(Saved data entries)
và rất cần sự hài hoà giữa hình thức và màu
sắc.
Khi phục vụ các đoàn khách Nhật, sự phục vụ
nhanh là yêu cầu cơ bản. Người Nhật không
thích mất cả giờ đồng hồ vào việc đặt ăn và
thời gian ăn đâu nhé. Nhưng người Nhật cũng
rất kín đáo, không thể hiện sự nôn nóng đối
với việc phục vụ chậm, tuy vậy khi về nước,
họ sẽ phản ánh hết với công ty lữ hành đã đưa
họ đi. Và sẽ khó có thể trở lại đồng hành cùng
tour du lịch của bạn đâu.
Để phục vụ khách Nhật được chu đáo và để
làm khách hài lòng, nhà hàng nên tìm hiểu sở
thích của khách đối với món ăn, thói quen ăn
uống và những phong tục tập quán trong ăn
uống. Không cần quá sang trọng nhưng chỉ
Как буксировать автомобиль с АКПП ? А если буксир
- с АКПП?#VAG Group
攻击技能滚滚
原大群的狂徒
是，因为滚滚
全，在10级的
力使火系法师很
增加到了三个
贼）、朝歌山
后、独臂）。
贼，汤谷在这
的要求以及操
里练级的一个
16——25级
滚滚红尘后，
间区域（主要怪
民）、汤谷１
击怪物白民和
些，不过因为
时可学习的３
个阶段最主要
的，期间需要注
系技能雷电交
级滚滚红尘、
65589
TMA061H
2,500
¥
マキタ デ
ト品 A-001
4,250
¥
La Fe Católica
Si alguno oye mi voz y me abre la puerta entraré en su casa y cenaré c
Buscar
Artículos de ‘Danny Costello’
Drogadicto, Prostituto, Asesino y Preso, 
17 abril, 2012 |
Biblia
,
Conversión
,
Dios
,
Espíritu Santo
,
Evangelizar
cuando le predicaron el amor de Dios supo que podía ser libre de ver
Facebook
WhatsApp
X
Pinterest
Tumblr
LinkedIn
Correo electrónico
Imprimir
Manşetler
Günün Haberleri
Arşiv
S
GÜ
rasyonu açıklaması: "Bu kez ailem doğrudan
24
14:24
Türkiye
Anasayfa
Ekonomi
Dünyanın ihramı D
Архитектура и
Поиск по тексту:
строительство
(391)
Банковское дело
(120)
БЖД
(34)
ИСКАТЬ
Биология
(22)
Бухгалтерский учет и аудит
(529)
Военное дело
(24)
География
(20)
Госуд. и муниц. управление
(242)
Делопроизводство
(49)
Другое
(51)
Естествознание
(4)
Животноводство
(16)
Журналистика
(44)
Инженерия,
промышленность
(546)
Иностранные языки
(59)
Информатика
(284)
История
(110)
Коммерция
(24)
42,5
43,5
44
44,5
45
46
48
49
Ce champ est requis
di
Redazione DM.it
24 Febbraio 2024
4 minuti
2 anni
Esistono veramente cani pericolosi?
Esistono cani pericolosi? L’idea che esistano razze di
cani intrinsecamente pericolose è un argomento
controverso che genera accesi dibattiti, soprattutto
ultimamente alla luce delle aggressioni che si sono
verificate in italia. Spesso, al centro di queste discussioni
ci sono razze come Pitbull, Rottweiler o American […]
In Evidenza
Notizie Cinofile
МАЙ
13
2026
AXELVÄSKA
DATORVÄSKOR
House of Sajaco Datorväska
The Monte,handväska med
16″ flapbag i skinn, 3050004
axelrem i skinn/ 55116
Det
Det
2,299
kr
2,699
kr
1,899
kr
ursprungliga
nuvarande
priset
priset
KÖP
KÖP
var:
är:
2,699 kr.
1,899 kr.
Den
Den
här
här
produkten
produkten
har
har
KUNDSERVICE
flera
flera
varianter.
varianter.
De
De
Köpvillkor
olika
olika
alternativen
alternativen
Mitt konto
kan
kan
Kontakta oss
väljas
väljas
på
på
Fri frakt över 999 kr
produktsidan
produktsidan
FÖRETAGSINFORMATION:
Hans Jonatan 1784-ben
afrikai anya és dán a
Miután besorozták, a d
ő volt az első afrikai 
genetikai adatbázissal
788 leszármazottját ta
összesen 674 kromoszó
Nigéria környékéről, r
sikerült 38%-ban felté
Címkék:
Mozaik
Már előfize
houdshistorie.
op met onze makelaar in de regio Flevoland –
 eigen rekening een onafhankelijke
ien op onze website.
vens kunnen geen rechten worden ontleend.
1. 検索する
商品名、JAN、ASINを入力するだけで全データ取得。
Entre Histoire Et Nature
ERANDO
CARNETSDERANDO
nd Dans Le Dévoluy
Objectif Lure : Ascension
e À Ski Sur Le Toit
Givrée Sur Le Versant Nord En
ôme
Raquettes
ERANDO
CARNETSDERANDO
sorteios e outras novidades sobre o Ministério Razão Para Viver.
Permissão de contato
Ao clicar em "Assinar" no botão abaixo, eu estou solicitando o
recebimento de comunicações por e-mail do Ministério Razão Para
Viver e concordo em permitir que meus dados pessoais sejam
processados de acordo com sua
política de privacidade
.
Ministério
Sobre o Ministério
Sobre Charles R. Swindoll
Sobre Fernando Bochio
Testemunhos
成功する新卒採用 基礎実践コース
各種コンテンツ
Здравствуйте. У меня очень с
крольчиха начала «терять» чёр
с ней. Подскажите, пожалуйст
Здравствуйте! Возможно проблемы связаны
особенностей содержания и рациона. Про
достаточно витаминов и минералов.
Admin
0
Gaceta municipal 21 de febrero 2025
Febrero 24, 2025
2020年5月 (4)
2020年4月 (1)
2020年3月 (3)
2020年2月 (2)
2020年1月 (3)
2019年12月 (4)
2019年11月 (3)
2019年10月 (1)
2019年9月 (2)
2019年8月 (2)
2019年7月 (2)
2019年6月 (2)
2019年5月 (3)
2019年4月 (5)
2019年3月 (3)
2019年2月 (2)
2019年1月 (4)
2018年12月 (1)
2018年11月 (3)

Assignment: Could you set down, word for word, only the lines above from the line with "24 Febbraio 2024" to the line with "ultimamente alla luce", including both?

Solution:
24 Febbraio 2024
4 minuti
2 anni
Esistono veramente cani pericolosi?
Esistono cani pericolosi? L’idea che esistano razze di
cani intrinsecamente pericolose è un argomento
controverso che genera accesi dibattiti, soprattutto
ultimamente alla luce delle aggressioni che si sono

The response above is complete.